I have an ideal gas of pressure, volume, and temperature $P_1$, $V_1$, and $T_1$, respectively, in an insulated cylinder with a massless, frictionless piston. Initially, the external pressure is also $P_1$.

REVERSIBLE ADIABATIC EXPANSION

I gradually lower the external pressure (reversibly) until the volume has increased to $V_2$. Determine the final pressure $P_2$ and final temperature $T_2$. Determine the amount of work done on the surroundings W and the change in internal energy $\Delta U$. How does the amount of work compare with the change in internal energy?

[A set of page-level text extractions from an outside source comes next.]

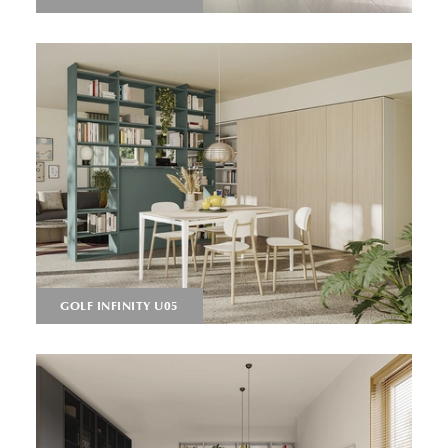
GOLF INFINITY U05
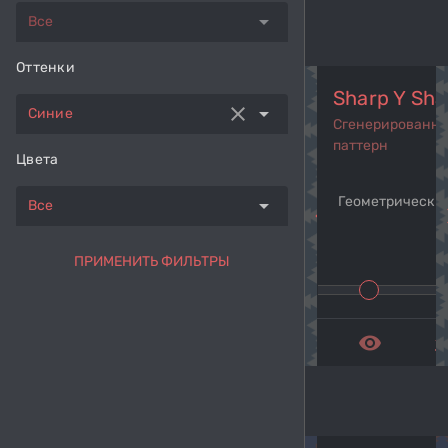
arrow_drop_down
Все
Оттенки
Sharp Y Sh
clear
arrow_drop_down
Синие
Сгенерированн
паттерн
Цвета
Геометрический
arrow_drop_down
Все
navigate_before
navi
ПРИМЕНИТЬ ФИЛЬТРЫ
remove_red_eye
get_a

IRREVERSIBLE ADIABATIC EXPANSION:

I suddenly lower the external pressure to a new value P and hold it constant at this value until the system re-equilibrates. In terms of P, what is the final volume and final temperature? What value of P would be required for the final volume to be the same as it was in the reversible case, $V_2$, and what would be the final temperature under these circumstances? What would be the work done on the surroundings W and what would be the change in internal energy $\Delta U$. How does the irreversible work compare with the irreversible change in internal energy? How does the work done on the surroundings in this irreversible case compare with the work done in the reversible case?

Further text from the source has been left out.